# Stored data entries
BEGIN

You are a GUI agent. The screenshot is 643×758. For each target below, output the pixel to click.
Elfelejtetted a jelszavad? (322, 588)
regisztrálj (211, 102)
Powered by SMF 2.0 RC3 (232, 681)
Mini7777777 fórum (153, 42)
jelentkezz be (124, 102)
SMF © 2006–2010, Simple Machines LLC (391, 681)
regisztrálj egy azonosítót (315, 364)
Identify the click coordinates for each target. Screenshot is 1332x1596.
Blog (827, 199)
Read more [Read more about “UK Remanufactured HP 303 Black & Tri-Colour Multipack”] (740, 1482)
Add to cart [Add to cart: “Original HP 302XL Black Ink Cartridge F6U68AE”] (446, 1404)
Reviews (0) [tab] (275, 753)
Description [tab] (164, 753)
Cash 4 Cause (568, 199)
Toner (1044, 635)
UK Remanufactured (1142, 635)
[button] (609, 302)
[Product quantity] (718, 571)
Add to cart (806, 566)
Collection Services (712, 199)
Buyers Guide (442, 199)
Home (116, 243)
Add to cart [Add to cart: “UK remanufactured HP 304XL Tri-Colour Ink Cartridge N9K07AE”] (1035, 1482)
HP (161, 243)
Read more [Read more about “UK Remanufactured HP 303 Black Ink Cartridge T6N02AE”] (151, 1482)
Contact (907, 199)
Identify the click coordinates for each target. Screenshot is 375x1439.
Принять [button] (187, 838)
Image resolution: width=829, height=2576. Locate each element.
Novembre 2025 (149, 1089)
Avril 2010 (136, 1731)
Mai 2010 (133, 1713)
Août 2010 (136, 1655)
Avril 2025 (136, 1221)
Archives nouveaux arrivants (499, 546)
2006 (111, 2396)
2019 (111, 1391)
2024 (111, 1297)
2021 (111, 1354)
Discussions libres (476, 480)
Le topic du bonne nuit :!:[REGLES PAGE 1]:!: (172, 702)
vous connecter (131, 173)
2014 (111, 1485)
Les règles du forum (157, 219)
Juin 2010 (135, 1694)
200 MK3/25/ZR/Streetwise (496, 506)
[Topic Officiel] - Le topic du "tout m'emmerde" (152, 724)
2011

END

# TASK BRIEF
The answer must be the line containing "jelentkezz be (124, 102)" and every line after it to the end of the data, exactly as written.

# FINAL ANSWER
jelentkezz be (124, 102)
SMF © 2006–2010, Simple Machines LLC (391, 681)
regisztrálj egy azonosítót (315, 364)
Identify the click coordinates for each target. Screenshot is 1332x1596.
Blog (827, 199)
Read more [Read more about “UK Remanufactured HP 303 Black & Tri-Colour Multipack”] (740, 1482)
Add to cart [Add to cart: “Original HP 302XL Black Ink Cartridge F6U68AE”] (446, 1404)
Reviews (0) [tab] (275, 753)
Description [tab] (164, 753)
Cash 4 Cause (568, 199)
Toner (1044, 635)
UK Remanufactured (1142, 635)
[button] (609, 302)
[Product quantity] (718, 571)
Add to cart (806, 566)
Collection Services (712, 199)
Buyers Guide (442, 199)
Home (116, 243)
Add to cart [Add to cart: “UK remanufactured HP 304XL Tri-Colour Ink Cartridge N9K07AE”] (1035, 1482)
HP (161, 243)
Read more [Read more about “UK Remanufactured HP 303 Black Ink Cartridge T6N02AE”] (151, 1482)
Contact (907, 199)
Identify the click coordinates for each target. Screenshot is 375x1439.
Принять [button] (187, 838)
Image resolution: width=829, height=2576. Locate each element.
Novembre 2025 (149, 1089)
Avril 2010 (136, 1731)
Mai 2010 (133, 1713)
Août 2010 (136, 1655)
Avril 2025 (136, 1221)
Archives nouveaux arrivants (499, 546)
2006 (111, 2396)
2019 (111, 1391)
2024 (111, 1297)
2021 (111, 1354)
Discussions libres (476, 480)
Le topic du bonne nuit :!:[REGLES PAGE 1]:!: (172, 702)
vous connecter (131, 173)
2014 (111, 1485)
Les règles du forum (157, 219)
Juin 2010 (135, 1694)
200 MK3/25/ZR/Streetwise (496, 506)
[Topic Officiel] - Le topic du "tout m'emmerde" (152, 724)
2011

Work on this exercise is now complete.